== DIRECTIONS FOR THIS TASK ==
From first line to last, copy the material below exactly.
——————
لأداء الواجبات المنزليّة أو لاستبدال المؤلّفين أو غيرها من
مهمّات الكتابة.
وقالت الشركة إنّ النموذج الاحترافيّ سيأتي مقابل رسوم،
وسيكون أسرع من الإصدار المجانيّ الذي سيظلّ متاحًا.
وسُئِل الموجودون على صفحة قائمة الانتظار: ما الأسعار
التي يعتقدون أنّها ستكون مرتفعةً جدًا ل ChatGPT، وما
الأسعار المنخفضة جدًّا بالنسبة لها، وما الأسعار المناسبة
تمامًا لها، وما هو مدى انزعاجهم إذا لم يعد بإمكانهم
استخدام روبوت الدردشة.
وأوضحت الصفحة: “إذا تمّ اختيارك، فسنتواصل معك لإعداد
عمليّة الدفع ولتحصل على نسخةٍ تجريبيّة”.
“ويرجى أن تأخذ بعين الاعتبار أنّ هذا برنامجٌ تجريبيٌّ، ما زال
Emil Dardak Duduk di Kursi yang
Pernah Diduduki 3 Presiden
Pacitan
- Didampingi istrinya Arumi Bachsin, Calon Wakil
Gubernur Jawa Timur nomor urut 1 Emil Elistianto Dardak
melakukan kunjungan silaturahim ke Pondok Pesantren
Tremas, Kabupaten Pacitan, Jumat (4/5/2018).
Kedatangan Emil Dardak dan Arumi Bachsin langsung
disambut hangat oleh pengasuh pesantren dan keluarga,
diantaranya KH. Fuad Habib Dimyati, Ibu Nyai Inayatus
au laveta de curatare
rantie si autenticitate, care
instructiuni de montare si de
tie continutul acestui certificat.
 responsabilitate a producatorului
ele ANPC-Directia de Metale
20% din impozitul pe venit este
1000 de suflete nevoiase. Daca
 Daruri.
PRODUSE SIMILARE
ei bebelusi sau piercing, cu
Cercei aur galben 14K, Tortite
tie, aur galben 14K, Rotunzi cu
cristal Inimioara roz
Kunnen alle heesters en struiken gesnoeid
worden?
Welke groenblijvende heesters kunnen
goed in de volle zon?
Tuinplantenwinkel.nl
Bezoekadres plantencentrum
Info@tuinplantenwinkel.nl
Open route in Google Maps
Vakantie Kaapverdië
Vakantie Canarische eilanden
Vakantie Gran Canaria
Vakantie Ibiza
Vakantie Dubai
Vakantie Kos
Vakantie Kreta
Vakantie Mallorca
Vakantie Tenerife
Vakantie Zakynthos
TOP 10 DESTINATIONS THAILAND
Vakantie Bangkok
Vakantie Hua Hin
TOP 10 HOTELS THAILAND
——————
== ANSWER TO THE PROBLEM ==
لأداء الواجبات المنزليّة أو لاستبدال المؤلّفين أو غيرها من
مهمّات الكتابة.
وقالت الشركة إنّ النموذج الاحترافيّ سيأتي مقابل رسوم،
وسيكون أسرع من الإصدار المجانيّ الذي سيظلّ متاحًا.
وسُئِل الموجودون على صفحة قائمة الانتظار: ما الأسعار
التي يعتقدون أنّها ستكون مرتفعةً جدًا ل ChatGPT، وما
الأسعار المنخفضة جدًّا بالنسبة لها، وما الأسعار المناسبة
تمامًا لها، وما هو مدى انزعاجهم إذا لم يعد بإمكانهم
استخدام روبوت الدردشة.
وأوضحت الصفحة: “إذا تمّ اختيارك، فسنتواصل معك لإعداد
عمليّة الدفع ولتحصل على نسخةٍ تجريبيّة”.
“ويرجى أن تأخذ بعين الاعتبار أنّ هذا برنامجٌ تجريبيٌّ، ما زال
Emil Dardak Duduk di Kursi yang
Pernah Diduduki 3 Presiden
Pacitan
- Didampingi istrinya Arumi Bachsin, Calon Wakil
Gubernur Jawa Timur nomor urut 1 Emil Elistianto Dardak
melakukan kunjungan silaturahim ke Pondok Pesantren
Tremas, Kabupaten Pacitan, Jumat (4/5/2018).
Kedatangan Emil Dardak dan Arumi Bachsin langsung
disambut hangat oleh pengasuh pesantren dan keluarga,
diantaranya KH. Fuad Habib Dimyati, Ibu Nyai Inayatus
au laveta de curatare
rantie si autenticitate, care
instructiuni de montare si de
tie continutul acestui certificat.
 responsabilitate a producatorului
ele ANPC-Directia de Metale
20% din impozitul pe venit este
1000 de suflete nevoiase. Daca
 Daruri.
PRODUSE SIMILARE
ei bebelusi sau piercing, cu
Cercei aur galben 14K, Tortite
tie, aur galben 14K, Rotunzi cu
cristal Inimioara roz
Kunnen alle heesters en struiken gesnoeid
worden?
Welke groenblijvende heesters kunnen
goed in de volle zon?
Tuinplantenwinkel.nl
Bezoekadres plantencentrum
Info@tuinplantenwinkel.nl
Open route in Google Maps
Vakantie Kaapverdië
Vakantie Canarische eilanden
Vakantie Gran Canaria
Vakantie Ibiza
Vakantie Dubai
Vakantie Kos
Vakantie Kreta
Vakantie Mallorca
Vakantie Tenerife
Vakantie Zakynthos
TOP 10 DESTINATIONS THAILAND
Vakantie Bangkok
Vakantie Hua Hin
TOP 10 HOTELS THAILAND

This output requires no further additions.